But you catch my drift here, no?

In truth, when I look
around this fine country that calls itself my home, I have to conclude
that it's actually me who is the anomaly. I'm not sure what
genetic quirk or what massive failure of the educational machine produced
a freak like me, but - apart from not wanting to go into debt, and
from owning a handful of very modest toys like a computer or guitar
- I really don't give a shit about money. Go figure, eh?
You know, my car, bought used, is ten years old. I think.
I don't really remember for sure what model year it is, though I'm
pretty sure I could tell you how many cylinders it has if I stopped
to ponder the question long enough. This strange absence of an
unending greed for Money! and Things! seems to leave me way out in the
bizarro fringe outcast category within what passes for a culture for
those 300 million inhabitants in the middle of the North American continent.
Just 'cause I don't constantly seek cash, or measure myself by the
size of my wallet, I'm like six standard deviations from the norm
in the disaster affectionately known as America.

And just how disastrous
is our national disaster?

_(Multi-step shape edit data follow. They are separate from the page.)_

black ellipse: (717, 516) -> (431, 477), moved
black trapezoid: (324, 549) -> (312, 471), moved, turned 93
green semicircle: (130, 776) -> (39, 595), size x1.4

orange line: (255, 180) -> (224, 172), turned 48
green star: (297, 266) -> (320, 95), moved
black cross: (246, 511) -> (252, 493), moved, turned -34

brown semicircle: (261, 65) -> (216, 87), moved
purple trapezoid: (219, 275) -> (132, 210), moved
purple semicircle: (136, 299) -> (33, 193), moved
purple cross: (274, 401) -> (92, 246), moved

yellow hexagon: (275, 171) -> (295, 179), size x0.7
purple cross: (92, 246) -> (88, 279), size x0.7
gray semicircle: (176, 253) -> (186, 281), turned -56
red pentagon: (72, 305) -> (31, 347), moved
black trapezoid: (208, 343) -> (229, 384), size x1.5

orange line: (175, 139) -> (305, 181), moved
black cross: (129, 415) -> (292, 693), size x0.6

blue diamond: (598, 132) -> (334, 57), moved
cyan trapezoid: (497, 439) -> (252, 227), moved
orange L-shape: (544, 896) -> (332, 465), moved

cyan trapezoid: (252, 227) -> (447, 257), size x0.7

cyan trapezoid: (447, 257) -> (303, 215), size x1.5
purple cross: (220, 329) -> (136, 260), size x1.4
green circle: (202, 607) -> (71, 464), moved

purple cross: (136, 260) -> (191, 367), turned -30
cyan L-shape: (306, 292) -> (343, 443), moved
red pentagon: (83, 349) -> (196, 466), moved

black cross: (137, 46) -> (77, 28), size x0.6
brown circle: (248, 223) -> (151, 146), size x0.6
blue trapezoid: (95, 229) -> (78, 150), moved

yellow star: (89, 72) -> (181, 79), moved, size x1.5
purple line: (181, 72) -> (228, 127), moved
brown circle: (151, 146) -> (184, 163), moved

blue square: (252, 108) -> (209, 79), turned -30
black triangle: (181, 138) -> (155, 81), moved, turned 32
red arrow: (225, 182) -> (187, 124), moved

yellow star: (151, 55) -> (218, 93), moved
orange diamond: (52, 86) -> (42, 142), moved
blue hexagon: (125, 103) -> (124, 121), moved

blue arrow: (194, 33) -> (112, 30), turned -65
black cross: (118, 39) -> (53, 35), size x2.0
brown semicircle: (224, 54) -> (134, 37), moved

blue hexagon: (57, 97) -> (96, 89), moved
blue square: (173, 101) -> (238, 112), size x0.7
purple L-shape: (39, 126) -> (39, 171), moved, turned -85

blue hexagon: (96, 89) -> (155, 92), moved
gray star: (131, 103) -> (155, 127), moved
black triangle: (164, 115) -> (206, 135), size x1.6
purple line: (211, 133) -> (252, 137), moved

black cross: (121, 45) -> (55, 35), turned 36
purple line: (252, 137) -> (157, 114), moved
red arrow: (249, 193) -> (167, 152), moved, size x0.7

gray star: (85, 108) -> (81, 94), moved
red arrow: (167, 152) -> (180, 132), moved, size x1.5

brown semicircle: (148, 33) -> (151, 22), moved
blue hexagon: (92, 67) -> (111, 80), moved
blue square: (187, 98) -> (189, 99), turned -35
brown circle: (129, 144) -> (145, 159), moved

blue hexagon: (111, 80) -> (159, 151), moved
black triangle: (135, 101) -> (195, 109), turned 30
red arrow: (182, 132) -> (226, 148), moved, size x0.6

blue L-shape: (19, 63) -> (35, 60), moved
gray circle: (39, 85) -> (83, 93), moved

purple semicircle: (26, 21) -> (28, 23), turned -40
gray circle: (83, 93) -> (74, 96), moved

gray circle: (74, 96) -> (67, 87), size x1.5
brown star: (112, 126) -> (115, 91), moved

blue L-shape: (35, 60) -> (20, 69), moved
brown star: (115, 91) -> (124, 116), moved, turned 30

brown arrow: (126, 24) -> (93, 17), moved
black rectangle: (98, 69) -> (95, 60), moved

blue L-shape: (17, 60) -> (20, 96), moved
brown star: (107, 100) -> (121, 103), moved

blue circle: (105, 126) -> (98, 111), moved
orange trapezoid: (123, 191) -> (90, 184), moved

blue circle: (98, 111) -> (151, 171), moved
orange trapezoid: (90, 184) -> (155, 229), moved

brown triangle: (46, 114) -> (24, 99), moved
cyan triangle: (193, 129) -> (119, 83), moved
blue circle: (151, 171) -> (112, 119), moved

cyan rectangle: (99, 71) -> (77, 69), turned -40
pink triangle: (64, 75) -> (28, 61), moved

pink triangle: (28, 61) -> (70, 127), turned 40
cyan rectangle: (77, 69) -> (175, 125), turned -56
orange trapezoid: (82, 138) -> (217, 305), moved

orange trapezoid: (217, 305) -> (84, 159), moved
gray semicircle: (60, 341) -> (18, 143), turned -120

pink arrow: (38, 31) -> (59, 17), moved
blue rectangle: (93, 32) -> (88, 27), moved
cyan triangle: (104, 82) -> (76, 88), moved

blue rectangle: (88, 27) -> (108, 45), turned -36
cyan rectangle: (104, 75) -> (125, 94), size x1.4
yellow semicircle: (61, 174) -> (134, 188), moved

Leave it to Sarah "The Embarrassment"
Palin to answer best. She illustrated the other night in her 'debate'
with Joe Biden how deep the country has sunk these last decades into
the miasma of a culture of petty selfishness, and an ethos of pathetic
greed. She reminded us that in Middle America, where she and "Todd"
(hey, you scary monster, I am not on a first-name basis with your First
Dude husband, and I don't ever want to be) purport to live, paying
taxes is not patriotic. Biden's response should have been to
ask whether all the Americans who've paid all the billions in tax
increases in every war America has ever fought prior to this one were
unpatriotic, or just suckers. He should have asked who she expected
would pay for the body armor to protect her son in Iraq (as if they're
gonna let that kid anywhere near any real danger), for our roads, our
schools, our post offices, our Army and Navy, our Social Security benefits
or our police officers. For that matter, he might also have asked
who would pay for Air Force One, who would pay for the tens of millions
of public campaign funds now being spent by the McCain-Palin campaign,
or who would pay for the army of bank regulators we'll need to clean
up the economic mess her ideological soul-mates have left us.

Still, I can't help
thinking that millions of Americans sat at home watching this, enthusiastically
nodding their head in support of her lunacy. Let's face it,
after a generation or two of Reaganism-Bushism permeating the culture,
no politician can even talk about raising taxes in America anymore without
risking career suicide. It has become the new third rail of American
politics. And that says so much about us. Because, not only
do we want all the benefits of government, but polling data clearly
shows that we actually even want the government to do a lot more than
it is already doing. And yet, at the same time, selfish, narcissistic
Americans have been well trained now by pandering right-wing politicians
to expect it all for free. Cutting taxes without simultaneously
cutting expenditures (let alone while massively increasing expenditures)
is one of the single most recklessly irresponsible acts a government
can undertake. Since the only solution to the deficits that must
ensue from this simple math is to borrow the difference, the polity
in question is simply taking its desire to live large and handing it
off in the form of a problem for someone else to deal with, on top of
their own problems. Plus interest on the loans, of course.
And who is that someone? Faraway foreigners? Some despised
underclass? The millions we've incarcerated as criminals, perhaps?
Not at all. The crime runs even deeper than that. It's
our own children who are getting the bill.

Which is precisely what
we've been doing. I saw Californian voters, when I lived there,
launch the modern taxpayer revolt movement by passing the infamous Proposition
13, which took a meat-cleaver to property taxes in the state.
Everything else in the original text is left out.